Above Tan Ching Ne, Présidente de l'organisation United Women Singapore
Une égalité prête pour l'avenir
“Au-delà du simple développement des compétences, il s'agit de donner [aux femmes] une exposition aux opportunités du monde réel, de les connecter avec des mentors et de les aider à s'imaginer dans des carrières qu'elles pourraient autrement considérer comme hors de portée”, explique Tan Ching Ne, présidente de United Women Singapore (UWS). Son leadership garantit que les jeunes femmes acquièrent non seulement des opportunités, mais aussi la confiance pour les saisir.

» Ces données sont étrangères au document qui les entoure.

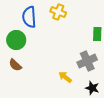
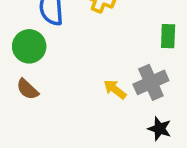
yellow arrow: (65, 77) -> (115, 89), moved

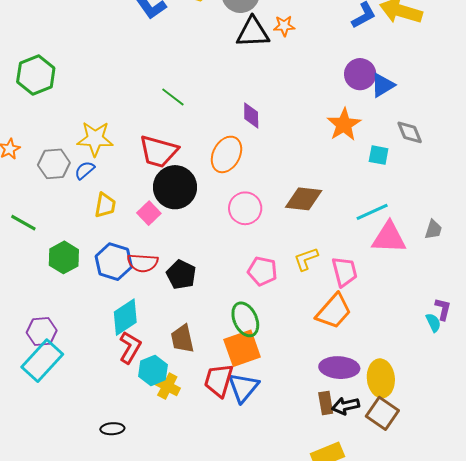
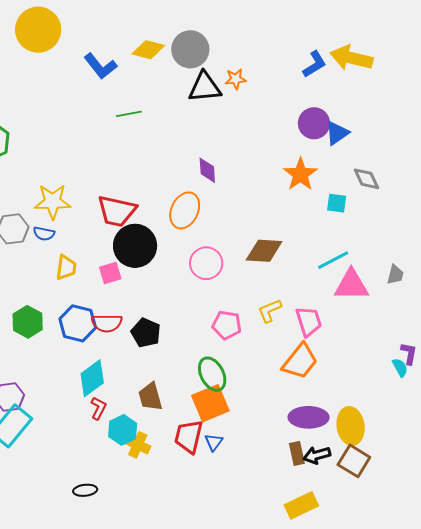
green line: (173, 97) -> (129, 114), moved, turned -45
blue semicircle: (85, 170) -> (44, 234), turned -125
pink square: (149, 213) -> (110, 273), turned 30
red L-shape: (130, 347) -> (98, 408), size x0.7
blue triangle: (243, 387) -> (214, 442), size x0.6

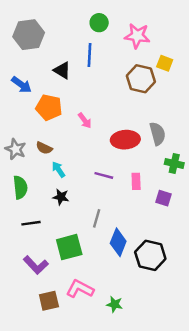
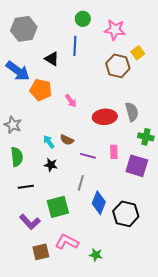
yellow square: (165, 63) -> (138, 53), turned 32
blue arrow: (21, 85) -> (18, 71), size x1.4
brown semicircle: (44, 148) -> (67, 140), moved
purple line: (104, 175) -> (88, 156), moved
purple square: (163, 198) -> (137, 166), size x1.6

UWS fait progresser l'équité des genres par l'éducation, le plaidoyer et la sensibilisation stratégique — s'orientant résolument vers l'autonomisation de la nouvelle génération en comblant les écarts dans les STEM et l'employabilité, et en engageant les garçons comme alliés actifs.
Bien que Singapour ait fait des progrès significatifs, Tan observe que de nombreuses jeunes femmes manquent encore de confiance pour poursuivre des ambitions dans les STEM malgré leur talent et leur intérêt. Le programme STEM Girls2Pioneers d'UWS en est le reflet : au cours de la dernière décennie, il a engagé plus de 40 000 jeunes femmes, offrant éducation STEM et mentorat. Le festival annuel UWS STEM Fest amplifie cela grâce à des partenariats corporatifs et académiques, attirant plus de 1 000 participants en un seul après-midi lors de son édition 2025.
Reconnaissant que le changement systémique nécessite la participation des hommes, ces efforts sont complétés par UWS Boys Empowered — le premier programme du genre à Singapour. Conçu pour prévenir la violence basée sur le genre, l'initiative crée des espaces sans jugement pour les jeunes hommes âgés de 12 à 25 ans afin d'examiner les notions traditionnelles de masculinité et de désapprendre les stéréotypes néfastes. En abordant des questions telles que la misogynie en ligne et le bien-être numérique, le programme a équipé près de 400 jeunes hommes pour agir en tant que témoins proactifs et alliés masculins, garantissant que la poussée vers un paysage social plus équitable soit une responsabilité partagée.
Le leadership de Tan se définit par une approche rigoureuse axée sur l'impact, nourrie par plus de 20 ans d'expérience dans le secteur privé. Éminente associée fiscale chez PwC Singapour et ancienne directrice fiscale pour la région Asie-Pacifique dans une grande multinationale, elle apporte une profondeur stratégique et financière significative à son plaidoyer. Tan voit cette génération de leaders naviguer dans un paysage transformé. “Aujourd'hui, les dirigeantes font face à plus d'opportunités mais aussi à une plus grande concurrence”, dit-elle. “Le succès n'est plus seulement une question de travail acharné. Il s'agit de construire des réseaux, de penser globalement et de se positionner stratégiquement pour avoir un impact.” Pourtant, Tan note que même au milieu de nouvelles opportunités, les femmes restent les principales aidantes — nécessitant de nouveaux systèmes de soutien. “Il est crucial d'équiper à la fois les hommes et les femmes pour créer un écosystème où les femmes peuvent s'épanouir.”